-- DATA EXTRACTS follows --
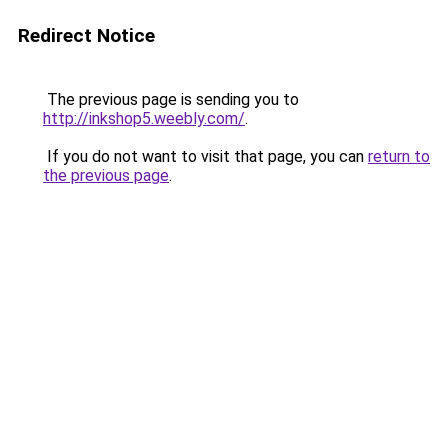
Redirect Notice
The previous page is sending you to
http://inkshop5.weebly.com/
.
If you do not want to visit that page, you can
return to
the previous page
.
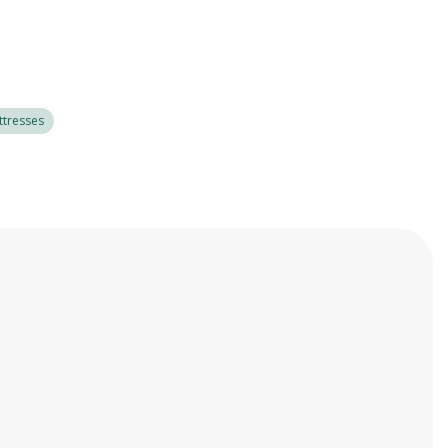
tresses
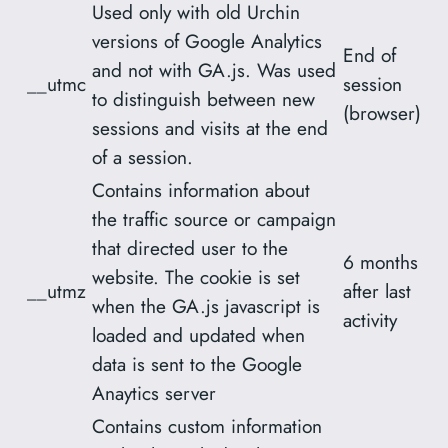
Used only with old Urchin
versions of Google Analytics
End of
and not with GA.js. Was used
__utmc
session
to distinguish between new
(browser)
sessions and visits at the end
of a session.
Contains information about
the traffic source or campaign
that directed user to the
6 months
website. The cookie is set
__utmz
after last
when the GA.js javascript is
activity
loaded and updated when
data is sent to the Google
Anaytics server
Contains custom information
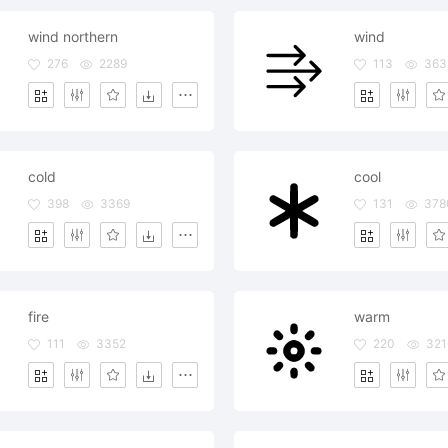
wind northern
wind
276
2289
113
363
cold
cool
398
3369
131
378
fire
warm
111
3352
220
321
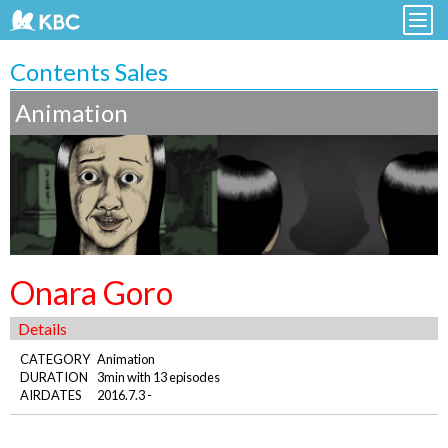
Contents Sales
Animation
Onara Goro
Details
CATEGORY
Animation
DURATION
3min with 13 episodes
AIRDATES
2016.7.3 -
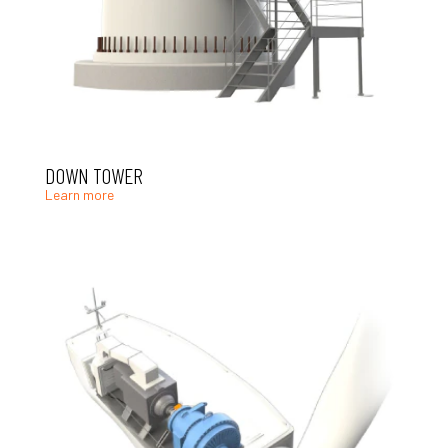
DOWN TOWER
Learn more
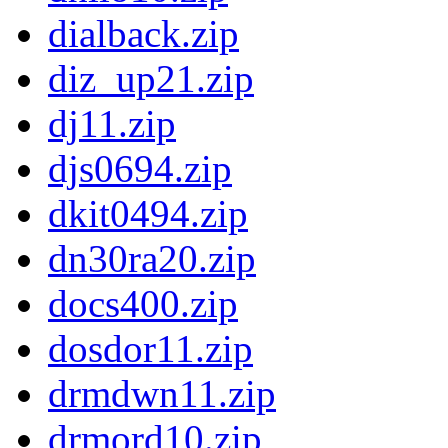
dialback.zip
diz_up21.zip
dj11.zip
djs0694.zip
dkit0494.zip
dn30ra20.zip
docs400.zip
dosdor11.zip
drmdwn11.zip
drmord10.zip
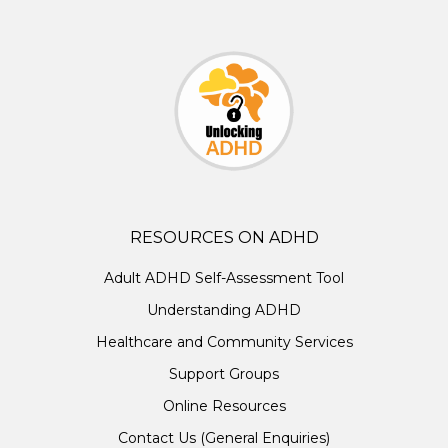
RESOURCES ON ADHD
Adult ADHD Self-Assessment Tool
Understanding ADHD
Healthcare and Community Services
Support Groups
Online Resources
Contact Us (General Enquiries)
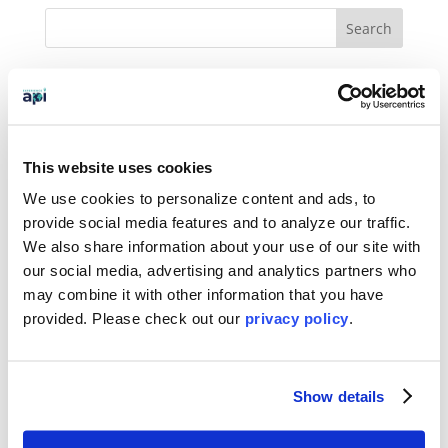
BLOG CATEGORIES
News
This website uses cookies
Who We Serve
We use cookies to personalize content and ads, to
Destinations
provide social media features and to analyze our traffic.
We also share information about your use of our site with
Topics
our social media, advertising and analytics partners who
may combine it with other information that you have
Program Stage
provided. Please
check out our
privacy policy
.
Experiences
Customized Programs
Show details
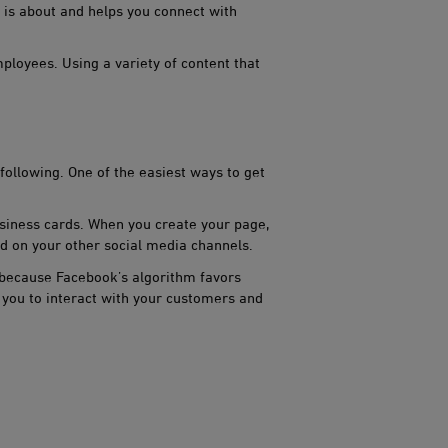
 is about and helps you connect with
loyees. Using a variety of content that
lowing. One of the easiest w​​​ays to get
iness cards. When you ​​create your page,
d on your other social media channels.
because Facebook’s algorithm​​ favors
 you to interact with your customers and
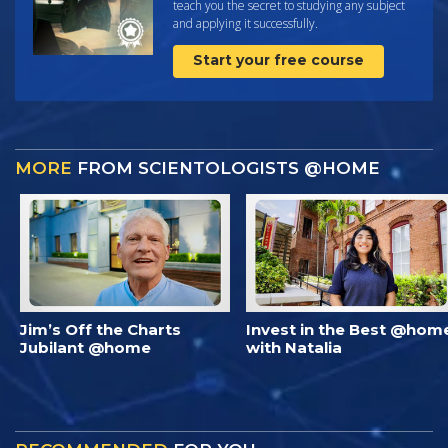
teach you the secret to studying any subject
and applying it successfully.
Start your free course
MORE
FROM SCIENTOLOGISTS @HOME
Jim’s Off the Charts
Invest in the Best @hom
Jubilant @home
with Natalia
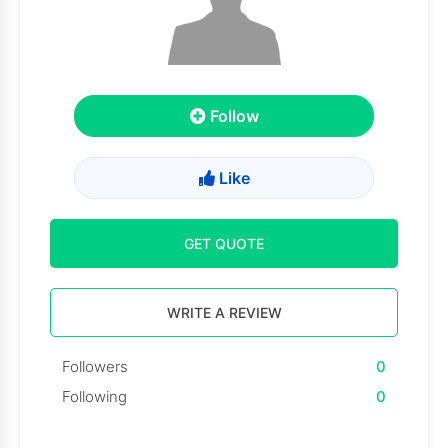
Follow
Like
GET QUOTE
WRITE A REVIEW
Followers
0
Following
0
-- DATA EXTRACTS concluded --
-- DATA EXTRACTS follows --
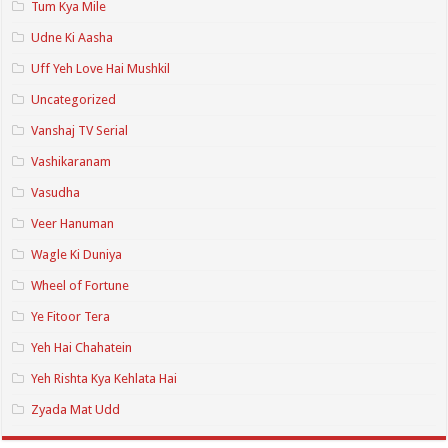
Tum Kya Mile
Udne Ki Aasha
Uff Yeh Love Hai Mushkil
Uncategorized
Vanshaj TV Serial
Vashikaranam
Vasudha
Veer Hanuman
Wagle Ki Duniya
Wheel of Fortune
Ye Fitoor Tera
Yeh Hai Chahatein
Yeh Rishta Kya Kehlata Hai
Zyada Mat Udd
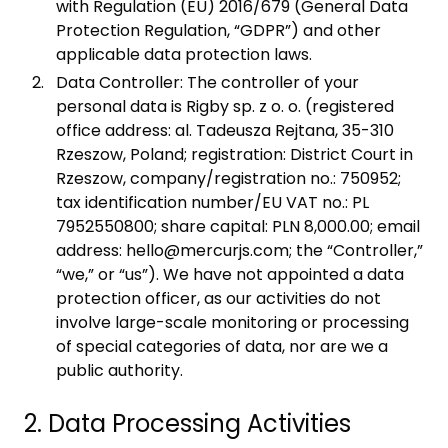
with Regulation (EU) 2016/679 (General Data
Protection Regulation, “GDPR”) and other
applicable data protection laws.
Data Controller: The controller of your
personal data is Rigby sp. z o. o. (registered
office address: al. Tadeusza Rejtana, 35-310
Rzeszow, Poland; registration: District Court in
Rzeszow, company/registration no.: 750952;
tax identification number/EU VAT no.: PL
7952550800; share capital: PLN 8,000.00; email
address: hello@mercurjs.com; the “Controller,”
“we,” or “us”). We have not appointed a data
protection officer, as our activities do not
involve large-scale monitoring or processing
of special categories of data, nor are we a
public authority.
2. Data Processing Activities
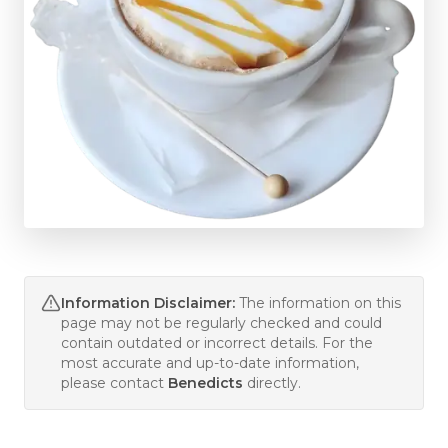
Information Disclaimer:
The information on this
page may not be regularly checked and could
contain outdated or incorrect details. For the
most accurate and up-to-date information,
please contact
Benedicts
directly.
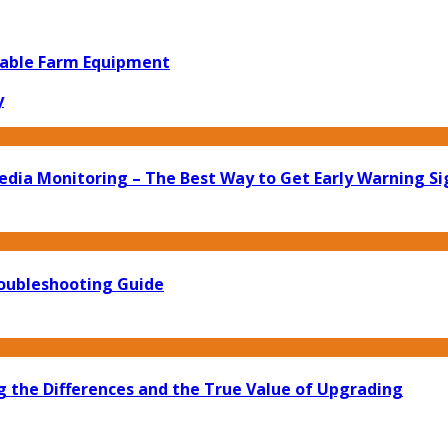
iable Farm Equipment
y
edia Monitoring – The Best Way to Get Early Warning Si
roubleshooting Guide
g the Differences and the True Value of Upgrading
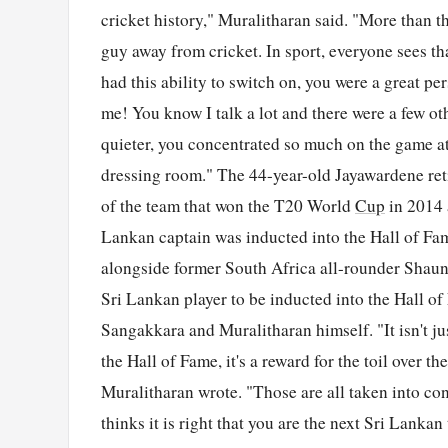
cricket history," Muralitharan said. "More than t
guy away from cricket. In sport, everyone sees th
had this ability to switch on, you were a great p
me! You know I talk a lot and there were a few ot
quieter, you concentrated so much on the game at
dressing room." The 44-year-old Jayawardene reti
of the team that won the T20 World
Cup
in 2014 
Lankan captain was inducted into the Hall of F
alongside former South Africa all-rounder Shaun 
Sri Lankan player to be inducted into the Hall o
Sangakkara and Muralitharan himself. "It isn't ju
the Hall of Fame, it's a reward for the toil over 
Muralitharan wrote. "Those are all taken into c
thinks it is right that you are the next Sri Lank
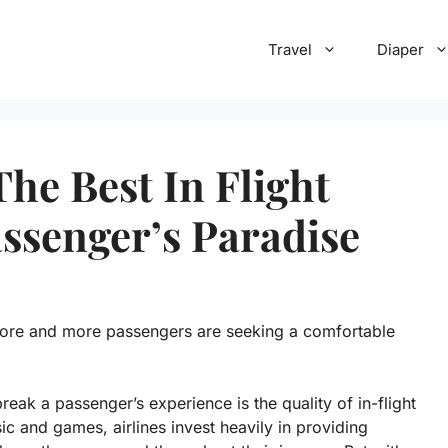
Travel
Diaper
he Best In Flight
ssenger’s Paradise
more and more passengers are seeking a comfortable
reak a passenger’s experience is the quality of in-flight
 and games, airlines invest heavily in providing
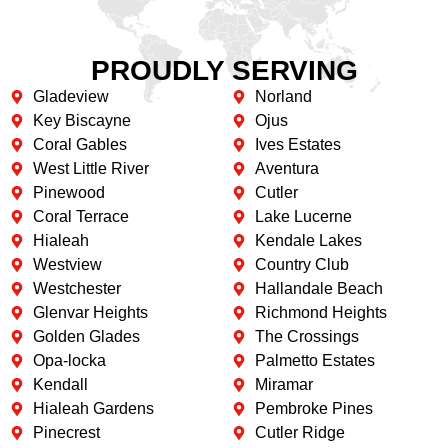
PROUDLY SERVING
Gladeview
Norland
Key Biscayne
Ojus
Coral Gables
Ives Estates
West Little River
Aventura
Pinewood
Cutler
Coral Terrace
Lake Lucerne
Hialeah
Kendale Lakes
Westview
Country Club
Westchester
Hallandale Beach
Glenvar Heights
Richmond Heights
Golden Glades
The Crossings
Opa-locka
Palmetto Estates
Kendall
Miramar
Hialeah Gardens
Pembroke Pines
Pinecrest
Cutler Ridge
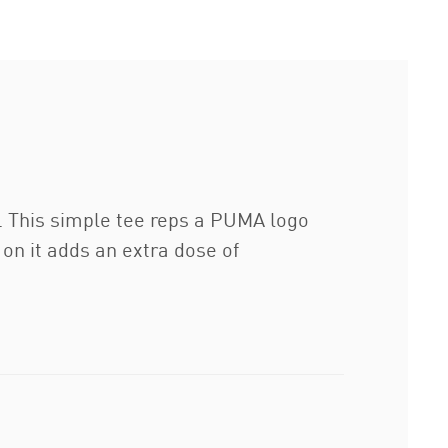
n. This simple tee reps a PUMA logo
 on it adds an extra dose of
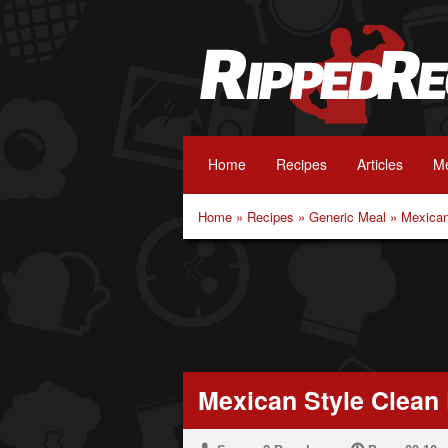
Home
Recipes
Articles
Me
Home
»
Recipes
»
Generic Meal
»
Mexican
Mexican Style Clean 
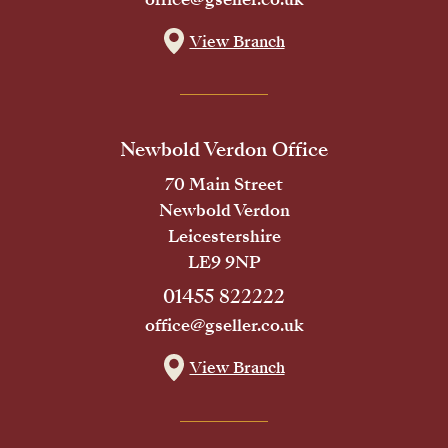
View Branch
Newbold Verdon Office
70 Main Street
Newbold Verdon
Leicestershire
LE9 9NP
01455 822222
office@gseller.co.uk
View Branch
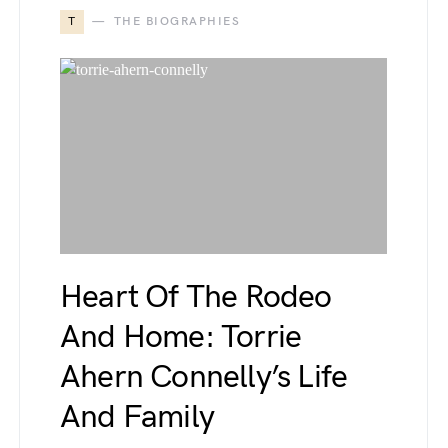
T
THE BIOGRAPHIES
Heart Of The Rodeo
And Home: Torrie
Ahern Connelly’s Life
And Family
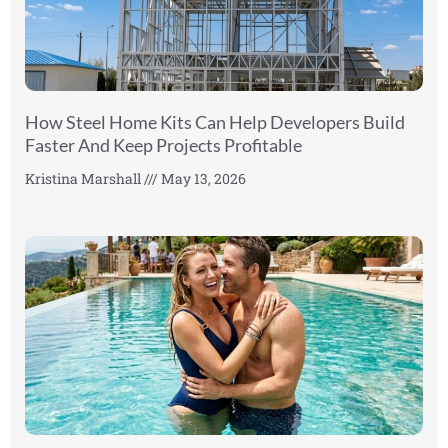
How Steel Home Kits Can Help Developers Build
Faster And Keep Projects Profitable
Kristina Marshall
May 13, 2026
-- DATA EXTRACTS concluded --
-- DATA EXTRACTS follows --
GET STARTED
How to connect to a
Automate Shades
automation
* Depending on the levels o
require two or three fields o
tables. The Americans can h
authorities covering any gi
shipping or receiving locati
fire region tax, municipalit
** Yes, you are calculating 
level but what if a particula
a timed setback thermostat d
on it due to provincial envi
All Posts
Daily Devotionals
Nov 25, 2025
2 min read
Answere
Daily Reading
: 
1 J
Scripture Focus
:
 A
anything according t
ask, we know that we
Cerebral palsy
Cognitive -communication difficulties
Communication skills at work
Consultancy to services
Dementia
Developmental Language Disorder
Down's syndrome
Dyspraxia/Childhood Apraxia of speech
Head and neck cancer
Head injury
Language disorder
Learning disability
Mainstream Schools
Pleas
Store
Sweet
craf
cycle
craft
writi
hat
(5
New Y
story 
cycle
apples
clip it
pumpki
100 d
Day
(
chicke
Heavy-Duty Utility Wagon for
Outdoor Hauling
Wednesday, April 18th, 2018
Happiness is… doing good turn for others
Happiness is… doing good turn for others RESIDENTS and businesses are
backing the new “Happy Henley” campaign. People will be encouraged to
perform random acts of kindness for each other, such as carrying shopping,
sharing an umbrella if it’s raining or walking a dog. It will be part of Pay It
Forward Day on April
-- DATA EXTRACTS concluded --
_EXERCISE AIM:_ State how many lines of the entries include the string "page", with nothing besides the number.

_RESPONSE:_ 5